The US deglobalization is modern Luddism: it is against economic advancement because the advancement benefits the world including China. We have abundant resources and our technology is advancing. We should expect to have a life better and better continuously improving life. Yet the Canadian experience tells us otherwise: we suffer inflation, increasing government debt, and reduced affordability of housing. When productivity decreased, living standards decrease too. Our worsening economic situation is largely due to the new cold war against China. UW ending cooperation with Huawei is just part of the new cold war.
The US is the true threat to Canada
China is not a threat to us, but. The US hegemony is a threat to us. The US put a 300 per cent tariff on Bombardier jets and killed our most advanced manufacturing. The US put a 300 per cent tariff on Bombardier jets based on the claim that it got “illegal subsidies” from the Canadian government. This year, the Canadian governments gave Volkswagen $13 billion CAD to build a lithium battery factory in St Thomas, Ontario. By the time the factory produces batteries, the US could put a 300 per cent tariff on Ontario lithium batteries too. The US protectionism is America First and is a threat to Canada’s economy.
Meanwhile, Chinese companies have had a positive track record of buying Canadian companies and keeping jobs in Canada: whether it was Han’s Laser Technology Industry Group purchasing CorActive High-Tech – a manufacturer of specialty optical fiber and fiber laser modules, or China’s O-Net Technologies purchasing ITF Technologies – a Montreal-based tech company. Who’s the real threat, when you look deeper than the mainstream media wants you to?
Self-sabotage will cause much pain
The University of Waterloo’s decision has prompted other Canadian universities to follow suit.
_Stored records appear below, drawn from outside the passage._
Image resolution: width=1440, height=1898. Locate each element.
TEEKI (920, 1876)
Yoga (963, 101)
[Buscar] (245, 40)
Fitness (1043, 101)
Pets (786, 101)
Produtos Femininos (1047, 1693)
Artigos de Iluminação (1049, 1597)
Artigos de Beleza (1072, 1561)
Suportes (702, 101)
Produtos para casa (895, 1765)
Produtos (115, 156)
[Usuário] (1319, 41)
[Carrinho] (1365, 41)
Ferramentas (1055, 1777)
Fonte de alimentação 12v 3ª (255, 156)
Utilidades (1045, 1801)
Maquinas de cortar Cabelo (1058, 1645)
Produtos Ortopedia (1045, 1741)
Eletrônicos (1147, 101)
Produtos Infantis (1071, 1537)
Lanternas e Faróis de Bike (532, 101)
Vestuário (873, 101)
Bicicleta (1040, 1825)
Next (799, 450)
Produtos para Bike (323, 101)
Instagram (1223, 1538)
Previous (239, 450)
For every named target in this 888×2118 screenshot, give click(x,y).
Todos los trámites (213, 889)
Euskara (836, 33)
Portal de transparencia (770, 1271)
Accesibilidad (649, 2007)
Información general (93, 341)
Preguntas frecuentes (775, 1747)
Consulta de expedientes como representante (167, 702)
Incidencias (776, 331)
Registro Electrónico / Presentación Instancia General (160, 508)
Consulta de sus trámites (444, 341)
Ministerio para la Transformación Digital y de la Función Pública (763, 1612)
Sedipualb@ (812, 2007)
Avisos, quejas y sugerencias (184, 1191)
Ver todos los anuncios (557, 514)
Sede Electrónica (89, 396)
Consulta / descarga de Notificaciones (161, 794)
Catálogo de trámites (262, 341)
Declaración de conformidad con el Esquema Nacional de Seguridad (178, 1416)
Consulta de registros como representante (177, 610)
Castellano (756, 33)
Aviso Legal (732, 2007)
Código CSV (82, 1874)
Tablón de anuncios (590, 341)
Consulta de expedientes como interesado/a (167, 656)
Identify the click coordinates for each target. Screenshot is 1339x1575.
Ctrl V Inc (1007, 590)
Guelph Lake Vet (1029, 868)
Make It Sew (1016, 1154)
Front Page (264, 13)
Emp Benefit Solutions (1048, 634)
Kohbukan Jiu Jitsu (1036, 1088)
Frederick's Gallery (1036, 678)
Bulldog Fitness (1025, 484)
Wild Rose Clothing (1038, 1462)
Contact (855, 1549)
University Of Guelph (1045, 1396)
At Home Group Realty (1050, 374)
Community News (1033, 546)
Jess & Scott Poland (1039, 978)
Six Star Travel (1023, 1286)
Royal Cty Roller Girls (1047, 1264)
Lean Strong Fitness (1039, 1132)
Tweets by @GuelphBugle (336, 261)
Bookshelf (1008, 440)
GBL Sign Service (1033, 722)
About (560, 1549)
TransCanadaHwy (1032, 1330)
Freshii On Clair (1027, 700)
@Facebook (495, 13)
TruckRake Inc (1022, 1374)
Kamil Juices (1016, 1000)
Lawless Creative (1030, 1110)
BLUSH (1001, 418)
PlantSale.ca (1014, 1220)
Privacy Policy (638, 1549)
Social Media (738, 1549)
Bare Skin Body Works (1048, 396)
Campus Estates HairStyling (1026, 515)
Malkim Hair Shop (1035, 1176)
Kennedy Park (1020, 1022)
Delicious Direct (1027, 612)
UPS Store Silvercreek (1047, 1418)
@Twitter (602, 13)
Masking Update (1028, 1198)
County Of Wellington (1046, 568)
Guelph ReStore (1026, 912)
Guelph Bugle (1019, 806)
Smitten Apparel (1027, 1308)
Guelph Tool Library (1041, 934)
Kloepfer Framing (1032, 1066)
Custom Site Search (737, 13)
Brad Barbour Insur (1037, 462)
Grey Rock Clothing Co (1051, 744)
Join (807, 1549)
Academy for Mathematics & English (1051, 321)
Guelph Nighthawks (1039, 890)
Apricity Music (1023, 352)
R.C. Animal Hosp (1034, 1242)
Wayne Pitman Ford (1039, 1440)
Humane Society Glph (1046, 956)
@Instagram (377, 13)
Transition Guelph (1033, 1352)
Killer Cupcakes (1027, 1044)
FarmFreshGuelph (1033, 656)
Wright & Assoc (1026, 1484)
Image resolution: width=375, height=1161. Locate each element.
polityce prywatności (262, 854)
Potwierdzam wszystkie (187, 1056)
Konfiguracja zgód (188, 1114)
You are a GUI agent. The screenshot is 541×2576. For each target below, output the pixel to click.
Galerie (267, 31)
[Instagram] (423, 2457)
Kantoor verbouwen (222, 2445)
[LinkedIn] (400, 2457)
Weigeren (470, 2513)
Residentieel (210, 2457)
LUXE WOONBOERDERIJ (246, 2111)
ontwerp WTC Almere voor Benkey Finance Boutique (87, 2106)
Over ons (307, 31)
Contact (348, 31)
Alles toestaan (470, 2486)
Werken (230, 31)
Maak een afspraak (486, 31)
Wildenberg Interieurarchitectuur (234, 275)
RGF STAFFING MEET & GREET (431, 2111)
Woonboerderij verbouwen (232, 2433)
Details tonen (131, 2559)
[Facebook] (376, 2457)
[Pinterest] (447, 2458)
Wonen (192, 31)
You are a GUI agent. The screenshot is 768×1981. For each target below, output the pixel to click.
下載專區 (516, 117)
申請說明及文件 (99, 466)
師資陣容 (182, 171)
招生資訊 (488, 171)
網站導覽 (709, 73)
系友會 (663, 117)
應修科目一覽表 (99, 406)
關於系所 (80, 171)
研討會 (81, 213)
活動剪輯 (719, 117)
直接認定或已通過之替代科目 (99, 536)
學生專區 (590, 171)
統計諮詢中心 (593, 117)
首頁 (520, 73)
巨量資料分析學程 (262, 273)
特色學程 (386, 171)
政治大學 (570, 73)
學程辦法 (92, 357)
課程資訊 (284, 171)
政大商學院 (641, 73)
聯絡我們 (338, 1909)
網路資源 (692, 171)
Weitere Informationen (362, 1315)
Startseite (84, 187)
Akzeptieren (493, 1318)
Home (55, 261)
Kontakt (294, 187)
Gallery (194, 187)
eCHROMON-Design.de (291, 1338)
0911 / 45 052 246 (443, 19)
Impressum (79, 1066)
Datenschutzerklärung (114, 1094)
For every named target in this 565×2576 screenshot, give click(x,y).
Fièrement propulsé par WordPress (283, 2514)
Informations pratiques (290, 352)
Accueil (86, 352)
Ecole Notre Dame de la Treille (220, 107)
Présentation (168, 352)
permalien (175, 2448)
UW was just the first of many to cut off any new research cooperation with Huawei. Toronto Star reporter Joanna Chiu reported that “Canada set to name foreign labs, universities that pose risk to national security”, while the “list will include foreign entities at ‘higher risk’ of engaging in research theft, unwanted knowledge transfers and interference”. Universities have already committed to avoid working with any of these supposedly dangerous entities. The initial self-sabotaging decision by University of Waterloo and the universities after it, will cause much pain for the US’ geopolitical benefit. The next step in self-sabotage will cost them up to “$100M in annual funding from foreign partners”; even more pain will be felt.
Research cooperation with Chinese organizations or businesses, even those which aren’t controlled by the Chinese state, could possibly become a thing of the past, based on current trends. This can now feasibly be seen to extend to any state the Canadian government doesn’t like.
Why did the University of Waterloo ends its cooperation with Huawei? Why did Canadian government ban Huawei equipment? Why does the Canadian government rejects China’s mutual respect and win-win cooperation but embraces the America-First relationship? Certainly not in the best interest of the Canadian people, but instead at the US’ behest.
Canada’s national interest can be protected with an international relationship of mutual respect and win-win cooperation. Canadian national interests are damaged when our economy is just an attachment to the US economy. The ending of research cooperation between the University of Waterloo and Huawei is bad for Canadians as a whole.